# How to Use SFH235 IR Photodiode Correctly?

I have an SFH235 ir photo-diode (which datasheet can be found here) and only basic knowledge of electronics.

I want to connect the photodiode to an Arduino (the grand-plan is to add an ir diode and build a distance sensor).

I understand that photodiode produce current, and it produces more current the more intensive the light that falls on it.

I have seen schematics that connect photodiodes the same way that photoresistors are being connected. Others connect it to an "opamp"(why?) And that are also those articles that say I need to amplify the current. I have also seen capacitors added into the circuit.

Which is the correct way for my application? How can I connect the photodiode to the analogue input of Arduino (which measures voltage)?

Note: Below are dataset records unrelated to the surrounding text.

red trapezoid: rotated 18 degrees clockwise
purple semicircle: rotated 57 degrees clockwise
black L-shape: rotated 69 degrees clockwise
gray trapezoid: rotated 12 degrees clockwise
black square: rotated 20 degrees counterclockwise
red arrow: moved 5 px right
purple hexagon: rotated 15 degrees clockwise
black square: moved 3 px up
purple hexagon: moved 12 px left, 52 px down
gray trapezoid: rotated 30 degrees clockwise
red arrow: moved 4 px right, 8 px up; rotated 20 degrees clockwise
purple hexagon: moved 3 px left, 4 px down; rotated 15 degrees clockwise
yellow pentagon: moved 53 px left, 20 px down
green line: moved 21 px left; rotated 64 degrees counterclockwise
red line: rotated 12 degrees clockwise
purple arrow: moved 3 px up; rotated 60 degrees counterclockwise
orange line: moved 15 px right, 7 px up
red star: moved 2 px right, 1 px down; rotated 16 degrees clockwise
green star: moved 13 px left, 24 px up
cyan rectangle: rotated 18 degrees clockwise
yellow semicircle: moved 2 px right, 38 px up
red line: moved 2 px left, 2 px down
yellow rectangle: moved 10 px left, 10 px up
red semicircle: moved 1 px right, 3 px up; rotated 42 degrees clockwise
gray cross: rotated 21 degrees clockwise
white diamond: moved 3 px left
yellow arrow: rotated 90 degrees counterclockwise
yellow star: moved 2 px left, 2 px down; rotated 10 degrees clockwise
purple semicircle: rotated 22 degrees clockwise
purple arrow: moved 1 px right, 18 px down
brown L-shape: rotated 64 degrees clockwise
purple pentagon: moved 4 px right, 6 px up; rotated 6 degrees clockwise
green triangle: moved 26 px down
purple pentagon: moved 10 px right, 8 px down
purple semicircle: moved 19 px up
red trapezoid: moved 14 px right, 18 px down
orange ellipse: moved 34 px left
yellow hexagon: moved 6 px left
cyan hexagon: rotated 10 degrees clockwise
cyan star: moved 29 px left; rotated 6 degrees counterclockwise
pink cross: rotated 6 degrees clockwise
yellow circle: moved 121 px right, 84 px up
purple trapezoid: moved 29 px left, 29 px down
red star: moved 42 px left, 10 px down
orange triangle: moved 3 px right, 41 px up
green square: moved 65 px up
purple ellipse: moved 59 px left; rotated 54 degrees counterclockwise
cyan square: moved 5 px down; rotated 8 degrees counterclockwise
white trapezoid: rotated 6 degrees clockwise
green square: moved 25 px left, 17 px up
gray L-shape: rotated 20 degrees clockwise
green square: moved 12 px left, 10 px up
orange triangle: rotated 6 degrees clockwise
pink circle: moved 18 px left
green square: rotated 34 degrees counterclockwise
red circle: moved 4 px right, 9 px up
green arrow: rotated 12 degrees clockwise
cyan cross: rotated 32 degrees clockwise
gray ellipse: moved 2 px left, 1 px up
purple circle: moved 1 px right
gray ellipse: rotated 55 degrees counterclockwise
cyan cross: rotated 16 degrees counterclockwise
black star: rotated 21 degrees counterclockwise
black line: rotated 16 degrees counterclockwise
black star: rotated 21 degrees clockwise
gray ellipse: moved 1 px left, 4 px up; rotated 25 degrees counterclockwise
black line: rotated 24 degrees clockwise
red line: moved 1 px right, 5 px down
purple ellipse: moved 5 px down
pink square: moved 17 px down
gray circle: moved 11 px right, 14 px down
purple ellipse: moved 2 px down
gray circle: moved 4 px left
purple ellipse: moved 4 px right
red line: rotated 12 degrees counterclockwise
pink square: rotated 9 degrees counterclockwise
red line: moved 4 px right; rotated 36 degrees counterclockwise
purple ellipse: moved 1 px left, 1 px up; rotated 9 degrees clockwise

The simplest way to connect a photodiode (even an LED can be used in this way as a photosensor) is as below:

simulate this circuit – Schematic created using CircuitLab

Note that the photodiode is reverse biased through the 1 Meg resistor R1. The photocurrent generated by the diode opposes the flow of leakage current through this reverse biased diode, said opposition increasing with more light on the diode junction. The voltage at the junction point thus rises in voltage with increase in light.

The schematic on the left will have fairly low voltage at the ADC pin. To increase this voltage, an op amp can be used as a non-inverting amplifier, as shown in the schematic on the right. In the example shown, this gain is Gain = 1 + (R3/R4) = 9.9182.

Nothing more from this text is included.